The Will-o'-the-wisp he sought had baffled him, yet something of worth remained, for he had made a discovery of importance, the "Island of Florida," as he called it and thought it to be. To Spain he went with the news of his voyage, and told the story of his discovery to King Ferdinand, to whom Columbus had told his wonderful tale some twenty years before. The king at once appointed him governor of Florida, and gave him full permission to plant a colony in the new land—continent or island as it might prove to be.

De Leon may still have nourished hopes in his heart of finding the fabled fountain when, in 1521, he returned to plant the colony granted by the king. But the natives of Florida had seen enough of the Spaniards in their former visit, and now met them with arrows instead of flowers and smiles. Fierce fights ensued, and their efforts to establish themselves on the new shores proved in vain. In the end their leader received so severe an arrow wound that he withdrew and left to the victorious Indians the ownership of their land. The arrow was poisoned, and his wound proved mortal.
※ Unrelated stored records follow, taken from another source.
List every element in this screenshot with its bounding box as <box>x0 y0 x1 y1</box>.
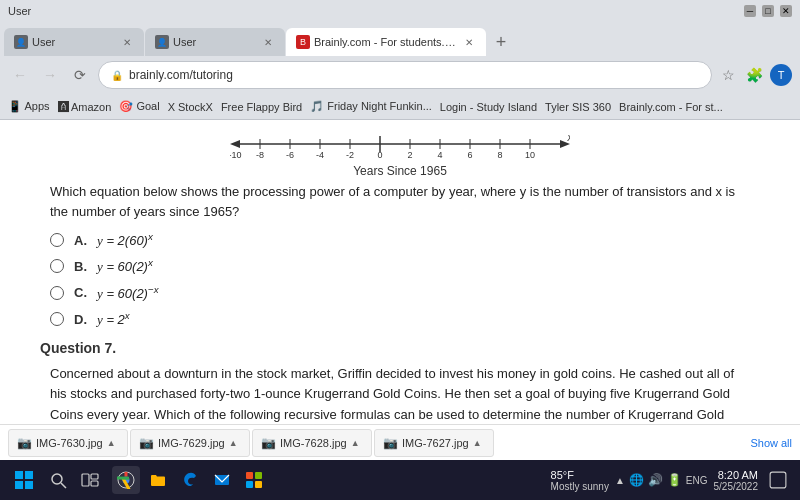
tab-close-2[interactable]: ✕ <box>261 35 275 49</box>
svg-rect-25 <box>15 471 23 479</box>
show-all-downloads-button[interactable]: Show all <box>750 437 792 449</box>
address-bar[interactable]: 🔒 brainly.com/tutoring <box>98 61 712 89</box>
bookmark-apps[interactable]: 📱 Apps <box>8 100 50 113</box>
clock-date: 5/25/2022 <box>714 481 759 492</box>
minimize-button[interactable]: ─ <box>744 5 756 17</box>
bookmark-fnf[interactable]: 🎵 Friday Night Funkin... <box>310 100 432 113</box>
bookmark-goal[interactable]: 🎯 Goal <box>119 100 159 113</box>
maximize-button[interactable]: □ <box>762 5 774 17</box>
tab-3[interactable]: B Brainly.com - For students. By m... ✕ <box>286 28 486 56</box>
option-d-q6: D. y = 2x <box>50 310 750 328</box>
download-filename-2: IMG-7629.jpg <box>158 437 225 449</box>
radio-c-q6[interactable] <box>50 286 64 300</box>
download-chevron-2[interactable]: ▲ <box>229 438 238 448</box>
task-view-icon <box>81 471 99 489</box>
bookmark-studyisland[interactable]: Login - Study Island <box>440 101 537 113</box>
tab-title-2: User <box>173 36 257 48</box>
bookmark-amazon[interactable]: 🅰 Amazon <box>58 101 112 113</box>
question-area: -8 -6 -4 -2 0 2 4 6 <box>20 120 780 424</box>
tab-favicon-2: 👤 <box>155 35 169 49</box>
back-button[interactable]: ← <box>8 63 32 87</box>
notification-icon <box>769 471 787 489</box>
option-letter-a-q6: A. <box>74 233 87 248</box>
question7-body: Concerned about a downturn in the stock … <box>40 364 760 424</box>
file-explorer-taskbar-icon[interactable] <box>144 466 172 494</box>
tab-close-1[interactable]: ✕ <box>120 35 134 49</box>
svg-rect-31 <box>82 474 89 486</box>
bookmark-brainly[interactable]: Brainly.com - For st... <box>619 101 723 113</box>
svg-rect-32 <box>91 474 98 479</box>
download-chevron-1[interactable]: ▲ <box>107 438 116 448</box>
new-tab-button[interactable]: + <box>487 28 515 56</box>
up-arrow-icon[interactable]: ▲ <box>615 475 625 486</box>
tab-2[interactable]: 👤 User ✕ <box>145 28 285 56</box>
weather-display: 85°F Mostly sunny <box>551 469 609 492</box>
svg-rect-43 <box>255 481 262 488</box>
svg-text:-4: -4 <box>316 150 324 160</box>
start-button[interactable] <box>8 464 40 496</box>
question7-header: Question 7. <box>40 340 760 356</box>
title-bar: User ─ □ ✕ <box>0 0 800 22</box>
svg-rect-40 <box>246 472 253 479</box>
store-taskbar-icon[interactable] <box>240 466 268 494</box>
bookmark-tyler[interactable]: Tyler SIS 360 <box>545 101 611 113</box>
bookmark-star-icon[interactable]: ☆ <box>718 65 738 85</box>
tab-1[interactable]: 👤 User ✕ <box>4 28 144 56</box>
downloads-bar: 📷 IMG-7630.jpg ▲ 📷 IMG-7629.jpg ▲ 📷 IMG-… <box>0 424 800 460</box>
download-item-2[interactable]: 📷 IMG-7629.jpg ▲ <box>130 429 250 457</box>
profile-icon[interactable]: T <box>770 64 792 86</box>
mail-taskbar-icon[interactable] <box>208 466 236 494</box>
task-view-button[interactable] <box>76 466 104 494</box>
eng-label[interactable]: ENG <box>686 475 708 486</box>
taskbar-left <box>8 464 104 496</box>
content-inner: -8 -6 -4 -2 0 2 4 6 <box>0 120 800 424</box>
network-icon[interactable]: 🌐 <box>629 473 644 487</box>
number-line-label: Years Since 1965 <box>40 164 760 178</box>
address-bar-row: ← → ⟳ 🔒 brainly.com/tutoring ☆ 🧩 T <box>0 56 800 94</box>
radio-d-q6[interactable] <box>50 312 64 326</box>
search-taskbar-button[interactable] <box>44 466 72 494</box>
radio-b-q6[interactable] <box>50 259 64 273</box>
download-filename-4: IMG-7627.jpg <box>402 437 469 449</box>
option-text-d-q6: y = 2x <box>97 310 130 328</box>
question7-container: Question 7. Concerned about a downturn i… <box>40 340 760 424</box>
notification-button[interactable] <box>764 466 792 494</box>
option-a-q6: A. y = 2(60)x <box>50 231 750 249</box>
tab-title-3: Brainly.com - For students. By m... <box>314 36 458 48</box>
option-b-q6: B. y = 60(2)x <box>50 257 750 275</box>
close-button[interactable]: ✕ <box>780 5 792 17</box>
extensions-icon[interactable]: 🧩 <box>744 65 764 85</box>
download-chevron-3[interactable]: ▲ <box>351 438 360 448</box>
option-text-b-q6: y = 60(2)x <box>97 257 153 275</box>
bookmark-flappy[interactable]: Free Flappy Bird <box>221 101 302 113</box>
chrome-taskbar-icon[interactable] <box>112 466 140 494</box>
taskbar-center <box>104 466 551 494</box>
option-letter-c-q6: C. <box>74 285 87 300</box>
svg-text:8: 8 <box>497 150 502 160</box>
battery-icon[interactable]: 🔋 <box>667 473 682 487</box>
edge-taskbar-icon[interactable] <box>176 466 204 494</box>
forward-button[interactable]: → <box>38 63 62 87</box>
browser-frame: User ─ □ ✕ 👤 User ✕ 👤 User ✕ B Brainly.c… <box>0 0 800 500</box>
download-chevron-4[interactable]: ▲ <box>473 438 482 448</box>
svg-rect-42 <box>246 481 253 488</box>
tab-bar: 👤 User ✕ 👤 User ✕ B Brainly.com - For st… <box>0 22 800 56</box>
svg-text:-6: -6 <box>286 150 294 160</box>
tab-title-1: User <box>32 36 116 48</box>
weather-condition: Mostly sunny <box>551 481 609 492</box>
tab-close-3[interactable]: ✕ <box>462 35 476 49</box>
radio-a-q6[interactable] <box>50 233 64 247</box>
download-item-4[interactable]: 📷 IMG-7627.jpg ▲ <box>374 429 494 457</box>
download-item-3[interactable]: 📷 IMG-7628.jpg ▲ <box>252 429 372 457</box>
bookmark-stockx[interactable]: X StockX <box>168 101 213 113</box>
svg-text:6: 6 <box>467 150 472 160</box>
refresh-button[interactable]: ⟳ <box>68 63 92 87</box>
download-item-1[interactable]: 📷 IMG-7630.jpg ▲ <box>8 429 128 457</box>
download-file-icon-1: 📷 <box>17 436 32 450</box>
svg-rect-28 <box>25 481 33 489</box>
number-line-svg: -8 -6 -4 -2 0 2 4 6 <box>230 126 570 162</box>
svg-marker-2 <box>230 140 240 148</box>
volume-icon[interactable]: 🔊 <box>648 473 663 487</box>
time-date-display[interactable]: 8:20 AM 5/25/2022 <box>714 469 759 492</box>
option-c-q6: C. y = 60(2)−x <box>50 284 750 302</box>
In a short time after reaching Cuba he died, having found death instead of youth in the land of flowers.

We may quote the words of the historian Robertson in support of the fancy which led De Leon in the path of discovery: "The Spaniards, at that period, were engaged in a career of activity which gave a romantic turn to their imagination and daily presented to them strange and marvelous objects. A new world was opened to their view. They visited islands and continents of whose existence mankind in former ages had no conception. In those delightful countries nature seemed to assume another form; every tree and plant and animal was different from those of the ancient hemisphere. They seemed to be transported into enchanted ground; and, after the wonders which they had seen, nothing, in the warmth and novelty of their imagination, appeared to them so extraordinary as to be beyond belief. If the rapid succession of new and striking scenes made such impression on the sound understanding of Columbus that he boasted of having found the seat of Paradise, it will not appear strange that Ponce de Leon should dream of discovering the fountain of youth."

All we need say farther is that the first attempt to colonize the shores of the great republic of the future years ended in disaster and death. Yet De Leon's hope was not fully amiss, for in our own day many seek that flowery land in quest of youthful strength. They do not now hope to find it by bathing in any magic fountain, but it comes to them by breathing its health-giving atmosphere and basking in its magic clime.